### Provided data

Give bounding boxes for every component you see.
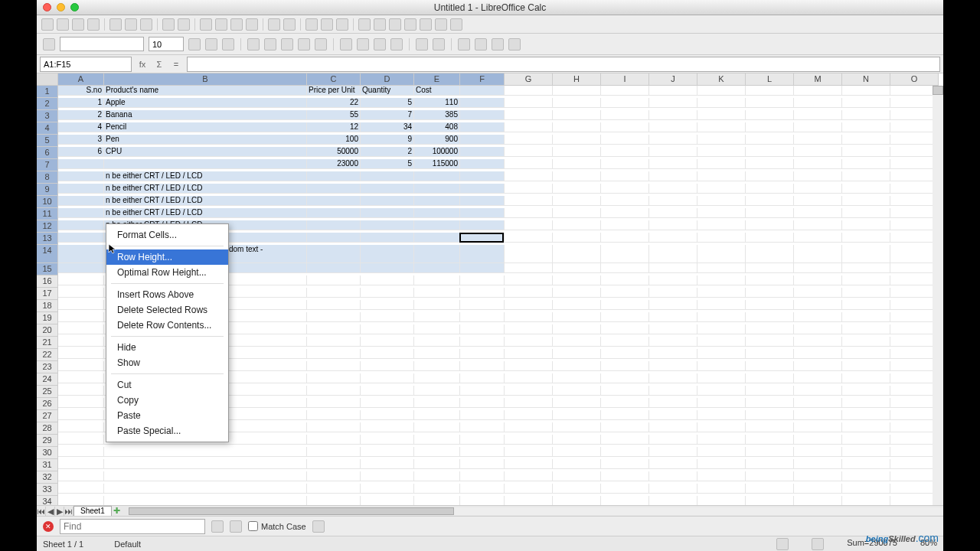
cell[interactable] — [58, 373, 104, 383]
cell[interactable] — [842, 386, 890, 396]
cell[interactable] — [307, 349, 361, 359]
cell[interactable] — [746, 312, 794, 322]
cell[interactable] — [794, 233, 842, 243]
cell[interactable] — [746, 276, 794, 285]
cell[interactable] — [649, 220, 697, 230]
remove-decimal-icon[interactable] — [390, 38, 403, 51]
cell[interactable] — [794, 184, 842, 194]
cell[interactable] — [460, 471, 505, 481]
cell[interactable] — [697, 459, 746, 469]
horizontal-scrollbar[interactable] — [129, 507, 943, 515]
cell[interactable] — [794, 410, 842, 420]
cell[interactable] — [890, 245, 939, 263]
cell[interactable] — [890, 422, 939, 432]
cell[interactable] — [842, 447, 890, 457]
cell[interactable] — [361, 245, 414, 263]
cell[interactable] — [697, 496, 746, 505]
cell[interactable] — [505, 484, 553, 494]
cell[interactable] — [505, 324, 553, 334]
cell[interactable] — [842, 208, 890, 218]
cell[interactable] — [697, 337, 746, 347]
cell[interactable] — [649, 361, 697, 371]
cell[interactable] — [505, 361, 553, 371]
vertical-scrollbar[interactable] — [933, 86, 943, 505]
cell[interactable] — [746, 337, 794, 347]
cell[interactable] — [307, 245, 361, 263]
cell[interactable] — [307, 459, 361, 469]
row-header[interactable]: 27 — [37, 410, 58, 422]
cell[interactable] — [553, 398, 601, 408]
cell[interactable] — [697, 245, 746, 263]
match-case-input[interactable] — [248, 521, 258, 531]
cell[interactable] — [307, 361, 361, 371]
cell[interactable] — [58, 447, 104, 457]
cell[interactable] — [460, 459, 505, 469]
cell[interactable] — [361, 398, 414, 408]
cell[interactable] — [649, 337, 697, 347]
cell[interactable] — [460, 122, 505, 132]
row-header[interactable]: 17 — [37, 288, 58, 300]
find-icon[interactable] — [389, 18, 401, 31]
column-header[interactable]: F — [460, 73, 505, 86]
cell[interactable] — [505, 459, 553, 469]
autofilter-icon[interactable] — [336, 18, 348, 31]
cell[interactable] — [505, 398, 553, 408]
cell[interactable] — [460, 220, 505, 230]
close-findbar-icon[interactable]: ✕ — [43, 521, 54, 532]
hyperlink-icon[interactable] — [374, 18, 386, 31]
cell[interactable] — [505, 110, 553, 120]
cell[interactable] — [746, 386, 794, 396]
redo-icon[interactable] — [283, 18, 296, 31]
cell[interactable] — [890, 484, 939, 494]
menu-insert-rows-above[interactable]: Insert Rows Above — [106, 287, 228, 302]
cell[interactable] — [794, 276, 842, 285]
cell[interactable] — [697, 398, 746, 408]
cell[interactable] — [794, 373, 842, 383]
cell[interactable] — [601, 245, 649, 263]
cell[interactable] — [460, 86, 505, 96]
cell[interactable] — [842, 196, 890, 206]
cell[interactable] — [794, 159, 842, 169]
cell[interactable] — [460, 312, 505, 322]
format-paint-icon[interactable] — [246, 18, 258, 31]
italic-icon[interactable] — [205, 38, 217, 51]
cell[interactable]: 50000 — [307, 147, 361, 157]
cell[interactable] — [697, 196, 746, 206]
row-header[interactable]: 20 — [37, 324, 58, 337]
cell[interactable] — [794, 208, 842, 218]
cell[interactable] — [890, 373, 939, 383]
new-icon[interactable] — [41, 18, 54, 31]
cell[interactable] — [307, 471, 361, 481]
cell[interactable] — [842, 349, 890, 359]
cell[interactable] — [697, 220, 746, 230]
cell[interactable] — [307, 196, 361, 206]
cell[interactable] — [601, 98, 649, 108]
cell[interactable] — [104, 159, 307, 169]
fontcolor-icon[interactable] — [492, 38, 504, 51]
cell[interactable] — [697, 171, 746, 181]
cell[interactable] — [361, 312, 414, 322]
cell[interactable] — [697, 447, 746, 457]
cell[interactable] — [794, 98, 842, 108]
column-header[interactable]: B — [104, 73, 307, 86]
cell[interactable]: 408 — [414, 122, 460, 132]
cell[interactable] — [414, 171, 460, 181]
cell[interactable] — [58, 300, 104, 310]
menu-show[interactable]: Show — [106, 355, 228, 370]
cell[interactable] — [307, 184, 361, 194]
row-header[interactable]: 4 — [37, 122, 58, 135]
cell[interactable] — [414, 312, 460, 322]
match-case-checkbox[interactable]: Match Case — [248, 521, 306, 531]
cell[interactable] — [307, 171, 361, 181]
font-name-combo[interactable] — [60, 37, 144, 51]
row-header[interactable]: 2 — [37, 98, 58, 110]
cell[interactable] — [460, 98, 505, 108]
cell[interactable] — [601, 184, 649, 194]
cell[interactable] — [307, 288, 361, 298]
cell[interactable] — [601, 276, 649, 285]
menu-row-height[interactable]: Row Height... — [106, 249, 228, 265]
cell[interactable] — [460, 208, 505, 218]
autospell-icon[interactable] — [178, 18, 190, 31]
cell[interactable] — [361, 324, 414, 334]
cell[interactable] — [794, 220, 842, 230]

### Activity
An exact reproduction of all the records is required, with no pictures included.

### Solution to the problem
Give bounding boxes for every component you see.
cell[interactable] — [58, 373, 104, 383]
cell[interactable] — [842, 386, 890, 396]
cell[interactable] — [307, 349, 361, 359]
cell[interactable] — [746, 312, 794, 322]
cell[interactable] — [794, 233, 842, 243]
cell[interactable] — [746, 276, 794, 285]
cell[interactable] — [649, 220, 697, 230]
remove-decimal-icon[interactable] — [390, 38, 403, 51]
cell[interactable] — [794, 184, 842, 194]
cell[interactable] — [460, 471, 505, 481]
cell[interactable] — [697, 459, 746, 469]
horizontal-scrollbar[interactable] — [129, 507, 943, 515]
cell[interactable] — [794, 410, 842, 420]
cell[interactable] — [890, 245, 939, 263]
cell[interactable] — [890, 422, 939, 432]
cell[interactable] — [842, 447, 890, 457]
cell[interactable] — [361, 245, 414, 263]
cell[interactable] — [697, 496, 746, 505]
cell[interactable] — [505, 484, 553, 494]
cell[interactable] — [505, 324, 553, 334]
cell[interactable] — [842, 208, 890, 218]
cell[interactable] — [697, 337, 746, 347]
cell[interactable] — [649, 361, 697, 371]
cell[interactable] — [505, 361, 553, 371]
vertical-scrollbar[interactable] — [933, 86, 943, 505]
cell[interactable] — [746, 337, 794, 347]
cell[interactable] — [307, 245, 361, 263]
cell[interactable] — [307, 459, 361, 469]
row-header[interactable]: 27 — [37, 410, 58, 422]
cell[interactable] — [553, 398, 601, 408]
cell[interactable] — [697, 245, 746, 263]
match-case-input[interactable] — [248, 521, 258, 531]
cell[interactable] — [307, 361, 361, 371]
cell[interactable] — [58, 447, 104, 457]
cell[interactable] — [460, 459, 505, 469]
cell[interactable] — [361, 398, 414, 408]
cell[interactable] — [649, 337, 697, 347]
cell[interactable] — [460, 122, 505, 132]
row-header[interactable]: 17 — [37, 288, 58, 300]
find-icon[interactable] — [389, 18, 401, 31]
column-header[interactable]: F — [460, 73, 505, 86]
cell[interactable] — [505, 459, 553, 469]
autofilter-icon[interactable] — [336, 18, 348, 31]
cell[interactable] — [505, 398, 553, 408]
cell[interactable] — [460, 220, 505, 230]
close-findbar-icon[interactable]: ✕ — [43, 521, 54, 532]
hyperlink-icon[interactable] — [374, 18, 386, 31]
cell[interactable] — [505, 110, 553, 120]
cell[interactable] — [746, 386, 794, 396]
redo-icon[interactable] — [283, 18, 296, 31]
cell[interactable] — [890, 484, 939, 494]
menu-insert-rows-above[interactable]: Insert Rows Above — [106, 287, 228, 302]
cell[interactable] — [794, 276, 842, 285]
cell[interactable] — [697, 398, 746, 408]
cell[interactable] — [794, 373, 842, 383]
cell[interactable] — [601, 245, 649, 263]
cell[interactable] — [460, 86, 505, 96]
cell[interactable] — [842, 196, 890, 206]
cell[interactable] — [794, 159, 842, 169]
cell[interactable] — [460, 312, 505, 322]
format-paint-icon[interactable] — [246, 18, 258, 31]
italic-icon[interactable] — [205, 38, 217, 51]
cell[interactable]: 50000 — [307, 147, 361, 157]
cell[interactable] — [697, 196, 746, 206]
row-header[interactable]: 20 — [37, 324, 58, 337]
cell[interactable] — [794, 208, 842, 218]
cell[interactable] — [890, 373, 939, 383]
new-icon[interactable] — [41, 18, 54, 31]
cell[interactable] — [307, 471, 361, 481]
cell[interactable] — [842, 349, 890, 359]
cell[interactable] — [697, 220, 746, 230]
cell[interactable] — [307, 196, 361, 206]
cell[interactable] — [601, 98, 649, 108]
cell[interactable] — [104, 159, 307, 169]
fontcolor-icon[interactable] — [492, 38, 504, 51]
cell[interactable] — [697, 171, 746, 181]
cell[interactable] — [361, 312, 414, 322]
cell[interactable] — [697, 447, 746, 457]
cell[interactable] — [794, 98, 842, 108]
column-header[interactable]: B — [104, 73, 307, 86]
cell[interactable]: 408 — [414, 122, 460, 132]
cell[interactable] — [414, 171, 460, 181]
cell[interactable] — [58, 300, 104, 310]
menu-show[interactable]: Show — [106, 355, 228, 370]
cell[interactable] — [307, 184, 361, 194]
row-header[interactable]: 4 — [37, 122, 58, 135]
cell[interactable] — [414, 312, 460, 322]
match-case-checkbox[interactable]: Match Case — [248, 521, 306, 531]
cell[interactable] — [307, 171, 361, 181]
font-name-combo[interactable] — [60, 37, 144, 51]
row-header[interactable]: 2 — [37, 98, 58, 110]
cell[interactable] — [460, 98, 505, 108]
cell[interactable] — [601, 184, 649, 194]
cell[interactable] — [307, 288, 361, 298]
cell[interactable] — [601, 276, 649, 285]
menu-row-height[interactable]: Row Height... — [106, 249, 228, 265]
cell[interactable] — [460, 208, 505, 218]
autospell-icon[interactable] — [178, 18, 190, 31]
cell[interactable] — [361, 324, 414, 334]
cell[interactable] — [794, 220, 842, 230]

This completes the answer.